Some of the adverse reactions, such as headache, tremor, impaired concentration, constipation and reduced libido may be manifestations of depression and disappear as depression resolves.

Overdose

CNS disorders: drowsiness, stupor, coma, ataxia, hallucinations, anxiety, psychomotor agitation, decreased ability to concentrate, disorientation, confusion, dysarthria, hyperreflexia, muscle rigidity, choreoathetosis, epileptic syndrome.

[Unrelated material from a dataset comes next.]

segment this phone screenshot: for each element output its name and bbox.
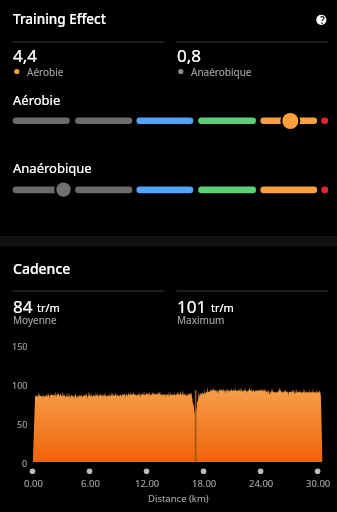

Cardiovascular system: decreased arterial pressure (BP), tachycardia, arrhythmia, intracardiac conduction disorders, electrocardiogram (ECG) changes (especially QRS) typical for intoxication with tricyclic antidepressants, shock; in very rare cases – cardiac arrest.

Other: respiratory depression, dyspnea, cyanosis, vomiting, hyperthermia, mydriasis, increased sweating, oliguria or anuria.

Symptoms develop 4 hours after overdose, reach a maximum in 24 hours and last for 4-6 days. If overdose is suspected, especially in children, the patient shall be hospitalized.

Treatment: Symptomatic and supportive therapy; with severe anticholinergic effects (decreased BP, arrhythmia, coma, myoclonic seizures) – cholinesterase inhibitors (physostigmine is not recommended due to increased risk of seizures); maintenance of BP and water-electrolyte balance. Control of cardiac functions (including ECG) for 5 days (relapse may occur after 48 hours or later), anticonvulsant therapy, artificial pulmonary ventilation (AVR) and other resuscitation measures are indicated.
Hemodialysis and forced diuresis are ineffective.